31.1.05

Malbouffe


Pièce à conviction numéro un

La ville est assiégée.

Une armée d'accordéonistes, en quête probable d'une éventuelle aumône en échange de leurs sinistres mélopées, a littéralement investi la ville, d'une façon méthodique et implacable.

Le quadrillage est tel qu'il est proprement impossible d'y passer au travers indemne. Une méticuleuse organisation militaire.

Certes, cet étal de misère n'est hélas pas nouveau et il n'est que le triste reflet d'inégalités de plus en plus flagrantes, mais la proportion et le perfectionnement qu'à atteint ce déploiement massif tient désormais du siège.

L'accordéon est un instrument qui tient une place particulière à mon coeur.
Il m'a toujours tiré de lourds soupirs mélancoliques, même lorsque les partitions interprétées égayaient les plus joyeuses fins de banquets. En gros, Licence IV le dispute au fado.
L'accordéon est une instrument dévastateur pour celui qui sait s'en servir intelligemment.

De coins de rues en zones piétonnières, d'artères commercantes en boulevards animés, la ville s'est mise au diapason d'accords tragiques qui agrémentent le moindre acte de la vie quotidienne.

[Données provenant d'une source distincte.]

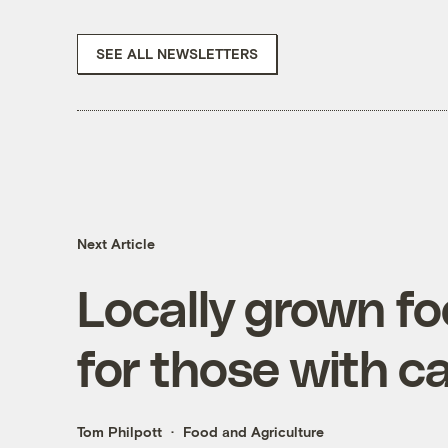
SEE ALL NEWSLETTERS
Next Article
Locally grown fo
for those with c
Tom Philpott
Food and Agriculture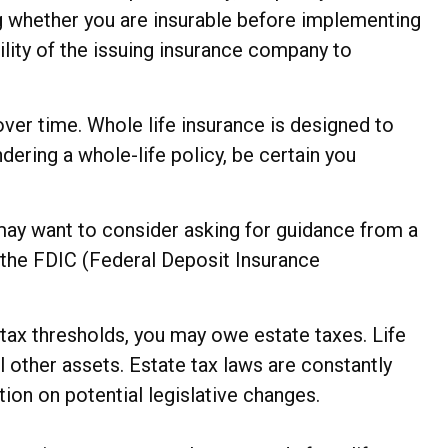
g whether you are insurable before implementing
ility of the issuing insurance company to
 over time. Whole life insurance is designed to
dering a whole-life policy, be certain you
u may want to consider asking for guidance from a
by the FDIC (Federal Deposit Insurance
 tax thresholds, you may owe estate taxes. Life
 other assets. Estate tax laws are constantly
ion on potential legislative changes.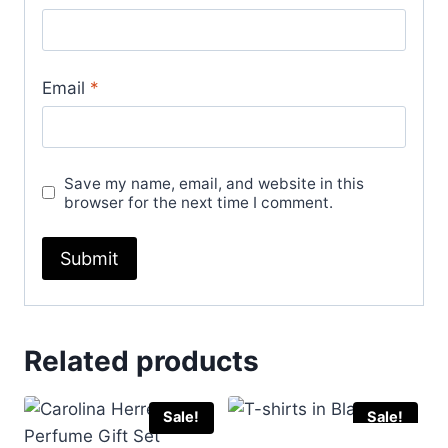
Email
*
Save my name, email, and website in this
browser for the next time I comment.
Related products
Sale!
Sale!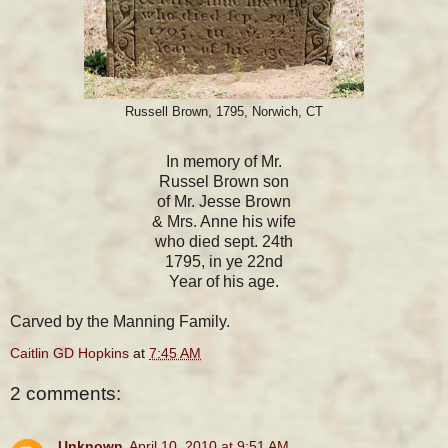
Russell Brown, 1795, Norwich, CT
In memory of Mr.
Russel Brown son
of Mr. Jesse Brown
& Mrs. Anne his wife
who died sept. 24th
1795, in ye 22nd
Year of his age.
Carved by the Manning Family.
Caitlin GD Hopkins
at
7:45 AM
2 comments:
Unknown
April 10, 2010 at 9:51 AM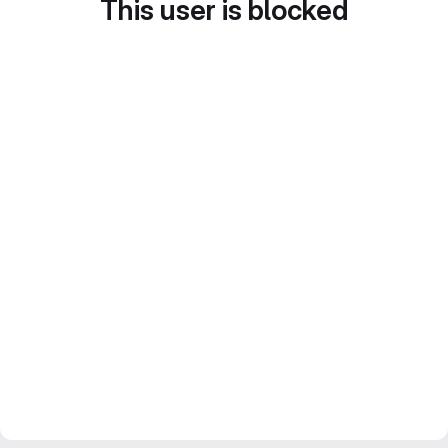
This user is blocked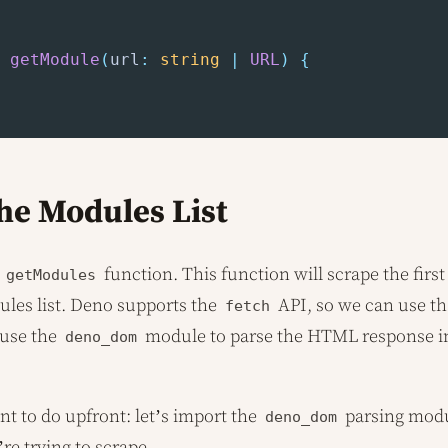
getModule
(
url
:
string
|
URL
)
{
he Modules List
r
function. This function will scrape the first
getModules
les list. Deno supports the
API, so we can use th
fetch
 use the
module to parse the HTML response in
deno_dom
nt to do upfront: let’s import the
parsing modu
deno_dom
’re trying to scrape.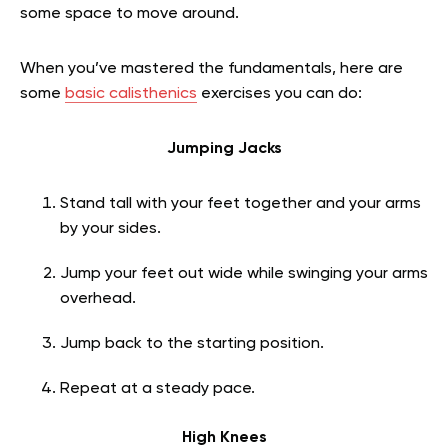
some space to move around.
When you’ve mastered the fundamentals, here are
some
basic calisthenics
exercises you can do:
Jumping Jacks
Stand tall with your feet together and your arms
by your sides.
Jump your feet out wide while swinging your arms
overhead.
Jump back to the starting position.
Repeat at a steady pace.
High Knees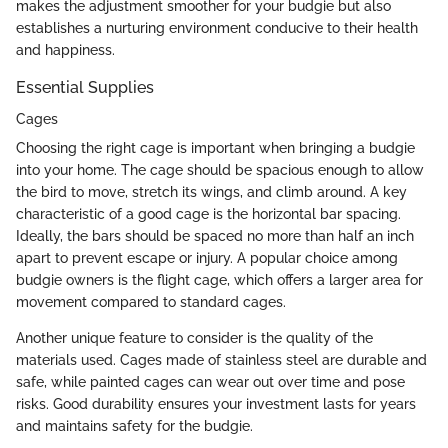
makes the adjustment smoother for your budgie but also
establishes a nurturing environment conducive to their health
and happiness.
Essential Supplies
Cages
Choosing the right cage is important when bringing a budgie
into your home. The cage should be spacious enough to allow
the bird to move, stretch its wings, and climb around. A key
characteristic of a good cage is the horizontal bar spacing.
Ideally, the bars should be spaced no more than half an inch
apart to prevent escape or injury. A popular choice among
budgie owners is the flight cage, which offers a larger area for
movement compared to standard cages.
Another unique feature to consider is the quality of the
materials used. Cages made of stainless steel are durable and
safe, while painted cages can wear out over time and pose
risks. Good durability ensures your investment lasts for years
and maintains safety for the budgie.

Ajoutez à celà une neige à gros flocons et des bourrasques hostiles propres à glacer jusqu'à la moelle, et l'on admettra que le décor prête à un petit air de fin du monde, laissant libre cours à l'imagination. Stalingrad, Sarajevo, les soldes chez Armani, ces grands sièges historiques viennent insidieusement en mémoire. Les femmes revêtent des aspects de fières résistantes dures et déterminées, les hommes sont rugueux et impitoyables.

Bien sur, la guerre, ce n'est pas romantique, et j'admets que la comparaison est pour le moins douteuse, mais toutefois, dans ce climat plus que particulier, acheter des cigarettes devient un douloureux ravitaillement, poster une lettre un risque tactique, quitter ses amis un poignant déchirement.

Et toujours au loin, ces roses blanches pour toi, Jolie Maman.

Etait ce pour cette raison que cette envie de se réunir s'était imposée en nous de façon si impérieuse ?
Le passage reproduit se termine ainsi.